Jura could only stare at her brother in horror. She had not thought of this.

Geralt came to sit by her on the bed and put his arm about her shoulders. “Winning is in your hands.”

“Me?” she asked, confused.

“You must see that Cilean wins the man. You must enter the Honorium and fight as you have never fought before. You must defeat all comers until it is you against Cilean.”

“Yes,” Jura said, nodding. “Cilean will fight for him.”

Geralt gave a look of disgust. “She looks at the man with dreamy eyes. She cannot see him clearly, cannot hear what he says.”

Immediately, Jura defended her friend. “Cilean is a guard. She must see that he is a fool.”

“Cilean is also a woman and she sees him as if she were a girl just coming of age.” He raised one eyebrow. “Have you seen him yet?”

“No, but what can I see that will change what I know about him?”

“He is pale-skinned with pale hair and some of the women seem to be taken with him. They think with their bodies instead of their minds.” He was watching her closely.

She glared at him. “And you think I might be one of these women?” she said with all the contempt she felt. “I don’t care if he is as handsome as the god Naos, he will not change my mind. He has no right to be King of Lanconia.”

“Good!” Geralt said, slapping her on the back as if she were one of his guard and making her fall forward. “My father asks that you come to the castle and be presented to this imposter prince. The king was distressed that you did not attend the feast last night.”

“Did Thal go?” She was surprised.

“He cannot bear to let his English son out of his sight.” Geralt turned away for a moment and Jura knew he was trying to conceal his anguish at the way Thal was displaying his love for this son whom he had not seen since Rowan was a child. Geralt had always worshiped his father but Thal had not thought enough of his son to make him king.

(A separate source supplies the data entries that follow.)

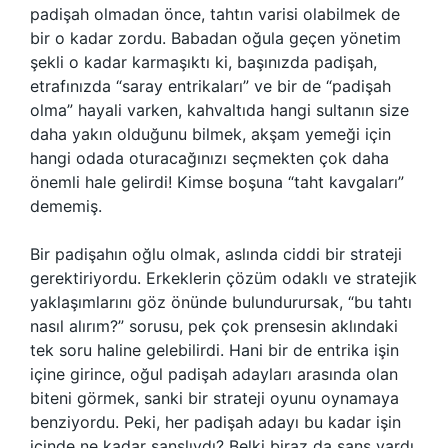
padişah olmadan önce, tahtın varisi olabilmek de
bir o kadar zordu. Babadan oğula geçen yönetim
şekli o kadar karmaşıktı ki, başınızda padişah,
etrafınızda “saray entrikaları” ve bir de “padişah
olma” hayali varken, kahvaltıda hangi sultanın size
daha yakın olduğunu bilmek, akşam yemeği için
hangi odada oturacağınızı seçmekten çok daha
önemli hale gelirdi! Kimse boşuna “taht kavgaları”
dememiş.
Bir padişahın oğlu olmak, aslında ciddi bir strateji
gerektiriyordu. Erkeklerin çözüm odaklı ve stratejik
yaklaşımlarını göz önünde bulundurursak, “bu tahtı
nasıl alırım?” sorusu, pek çok prensesin aklındaki
tek soru haline gelebilirdi. Hani bir de entrika işin
içine girince, oğul padişah adayları arasında olan
biteni görmek, sanki bir strateji oyunu oynamaya
benziyordu. Peki, her padişah adayı bu kadar işin
içinde ne kadar şanslıydı? Belki biraz da şans vardı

Geralt turned back to his sister and he was calmer. “We have to protect Lanconia. Whatever this man does to thwart us, we have to protect the country the best way we can by working around him. First we must put an Irial queen beside him. We cannot allow a queen of another tribe to infiltrate Escalon. She would bring foreign retainers and they would open gates at night and bribe guards. No, we must stop it before it begins. We must put Cilean on the throne. Do you believe you can win against the challengers?”